StartKulinarische FeiertageTag der Kartoffel: Warum es zwei Termine gibt und was zählt

Tag der Kartoffel: Warum es zwei Termine gibt und was zählt

Beim Tag der Kartoffel lohnt sich die Unterscheidung, denn von den beiden kursierenden Terminen ist nur einer offiziell. Der 30. Mai ist ein von den Vereinten Nationen beschlossener internationaler Tag, der 19. August dagegen ein amerikanischer Aktionstag, der über Kalenderseiten nach Europa gewandert ist.
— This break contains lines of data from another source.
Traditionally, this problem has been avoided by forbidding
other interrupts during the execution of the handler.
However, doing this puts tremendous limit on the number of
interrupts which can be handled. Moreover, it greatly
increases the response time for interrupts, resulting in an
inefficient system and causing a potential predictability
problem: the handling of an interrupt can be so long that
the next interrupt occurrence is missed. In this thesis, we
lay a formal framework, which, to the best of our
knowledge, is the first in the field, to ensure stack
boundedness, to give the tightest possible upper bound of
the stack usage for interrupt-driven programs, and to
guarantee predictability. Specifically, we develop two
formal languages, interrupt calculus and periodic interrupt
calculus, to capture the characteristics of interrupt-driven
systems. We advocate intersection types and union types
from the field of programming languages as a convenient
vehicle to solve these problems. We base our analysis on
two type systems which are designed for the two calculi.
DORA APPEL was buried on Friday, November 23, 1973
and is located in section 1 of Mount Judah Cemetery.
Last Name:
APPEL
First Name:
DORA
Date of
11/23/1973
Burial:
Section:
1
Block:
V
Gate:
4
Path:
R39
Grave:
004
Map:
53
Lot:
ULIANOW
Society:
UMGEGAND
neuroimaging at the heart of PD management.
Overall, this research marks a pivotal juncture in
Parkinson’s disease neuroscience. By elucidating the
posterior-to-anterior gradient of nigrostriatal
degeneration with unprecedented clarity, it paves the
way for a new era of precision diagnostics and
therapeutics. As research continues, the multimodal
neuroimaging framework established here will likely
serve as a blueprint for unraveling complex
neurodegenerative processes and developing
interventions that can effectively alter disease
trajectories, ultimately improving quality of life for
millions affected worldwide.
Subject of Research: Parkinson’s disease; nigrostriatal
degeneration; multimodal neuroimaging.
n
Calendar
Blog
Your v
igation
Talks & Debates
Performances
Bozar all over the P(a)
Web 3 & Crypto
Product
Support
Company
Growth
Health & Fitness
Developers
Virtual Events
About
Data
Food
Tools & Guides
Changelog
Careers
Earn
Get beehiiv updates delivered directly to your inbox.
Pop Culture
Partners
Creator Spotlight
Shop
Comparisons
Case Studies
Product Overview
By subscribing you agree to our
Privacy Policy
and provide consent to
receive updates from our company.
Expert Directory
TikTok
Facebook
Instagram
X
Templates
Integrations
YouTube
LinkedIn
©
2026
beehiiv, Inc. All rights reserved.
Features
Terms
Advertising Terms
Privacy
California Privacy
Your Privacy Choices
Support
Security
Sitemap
Der UN-Tag ist noch sehr jung

Der Internationale Tag der Kartoffel am 30. Mai geht auf eine Resolution der UN-Generalversammlung zurück, die auf einen von Peru im Dezember 2023 eingebrachten Vorschlag zurückgeht. Ausgerichtet wird der Tag von der Ernährungs- und Landwirtschaftsorganisation FAO, erstmals begangen wurde er 2024.
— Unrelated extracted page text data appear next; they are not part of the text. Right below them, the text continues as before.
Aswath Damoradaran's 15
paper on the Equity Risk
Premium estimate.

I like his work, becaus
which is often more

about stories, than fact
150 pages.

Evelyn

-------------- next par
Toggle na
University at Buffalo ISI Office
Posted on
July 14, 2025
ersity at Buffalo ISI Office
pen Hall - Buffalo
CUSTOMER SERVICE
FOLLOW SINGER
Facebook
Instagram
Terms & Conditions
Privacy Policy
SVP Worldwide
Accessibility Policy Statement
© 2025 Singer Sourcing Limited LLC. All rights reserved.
Dass ausgerechnet Peru die Initiative ergriff, ist kein Zufall. Die Kartoffel stammt aus den Anden, und dort existiert bis heute die mit Abstand größte Sortenvielfalt der Welt. In Europa ist sie dagegen ein später Einwanderer, der erst im 18. Jahrhundert breite Verbreitung fand.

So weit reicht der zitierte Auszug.